The only downside to this collection is that it isn’t bilingual – how I would’ve loved to compare the original and the translation. Knowing Russian poetry, I’m almost certain the originals would’ve rhymed, and comparing rhyme and free verse would’ve been wonderful. Nonetheless, even if I hadn’t encountered Gumilyov’s work before, I found that the translate versions were already mesmerizing. I can only imagine what they were like in their original Russian.
The earlier poems were my personal favourites, particularly from the collections “Romantic Flowers” and “Pearls”. They had the strongest mix of an exotic, fairytale quality with the modern, a style of poetry I’m particularly fond of. There are dark and startlingly beautiful images throughout all the poems, of brides and jaguars and stars, and the sense of longing for a lover is so tangible I had to put the book down at times because I felt the speaker’s voice influencing my own emotions.
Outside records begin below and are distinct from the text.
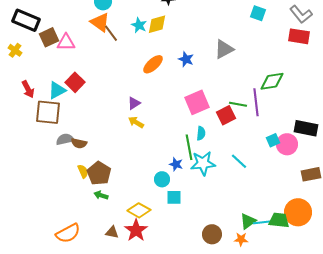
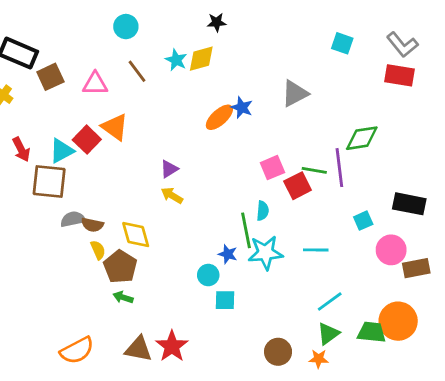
orange triangle: (100, 22) -> (115, 127), moved
pink triangle: (66, 42) -> (95, 84), moved
orange ellipse: (153, 64) -> (219, 117), moved
pink square: (197, 102) -> (272, 168), moved, size x0.7
pink circle: (287, 144) -> (391, 250), moved
cyan line: (239, 161) -> (316, 250), turned -42
yellow semicircle: (83, 171) -> (98, 250), moved
yellow diamond: (139, 210) -> (136, 235), moved, turned 45
cyan line: (263, 222) -> (330, 302), moved, turned -30
brown triangle: (112, 232) -> (138, 349), size x1.5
For those not familiar with Gumilyov, the book is also wonderfully annotated, with biographical information and notes, as well as some of Anna Akhmatova’s own poetry that she wrote about Gumilyov. It’s a treat both in terms of Gumilyov’s creative power, which is overwhelming, as well as the scholarly side, the prefaces and notes that shine light on the complex and emotional life of a sadly not so well know poet.